Task objective: From the line below that contains "描画モード使用時のキー" to the line that contains "Premiere Elements | macOS", repeat every line exactly, both ends included, and nothing else.

Exercise material:
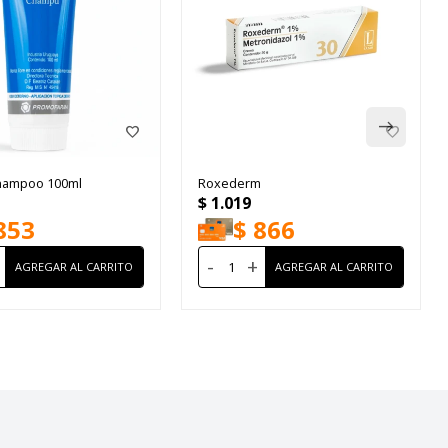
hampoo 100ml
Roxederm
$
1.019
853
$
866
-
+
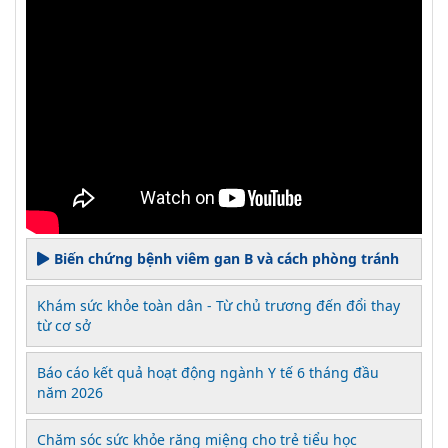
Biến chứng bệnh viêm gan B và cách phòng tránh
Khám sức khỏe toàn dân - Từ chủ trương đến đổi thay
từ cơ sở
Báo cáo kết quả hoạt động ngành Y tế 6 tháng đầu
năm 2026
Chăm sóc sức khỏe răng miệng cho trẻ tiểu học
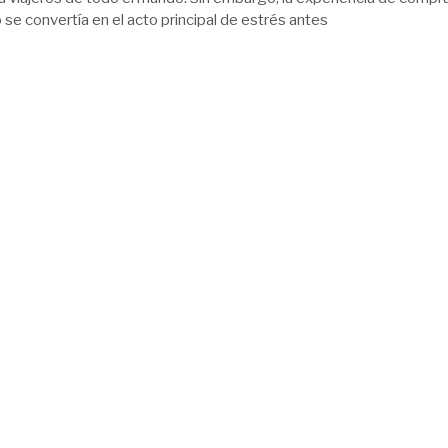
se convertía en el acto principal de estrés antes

--

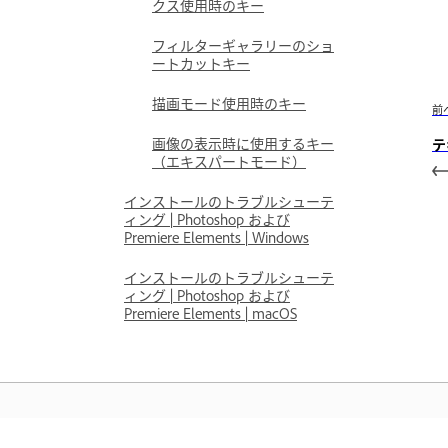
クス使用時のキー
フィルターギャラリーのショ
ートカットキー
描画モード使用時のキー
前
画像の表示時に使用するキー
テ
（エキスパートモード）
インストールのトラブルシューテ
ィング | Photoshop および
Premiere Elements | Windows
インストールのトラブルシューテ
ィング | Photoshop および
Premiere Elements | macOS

Expected output:
描画モード使用時のキー
前
画像の表示時に使用するキー
テ
（エキスパートモード）
インストールのトラブルシューテ
ィング | Photoshop および
Premiere Elements | Windows
インストールのトラブルシューテ
ィング | Photoshop および
Premiere Elements | macOS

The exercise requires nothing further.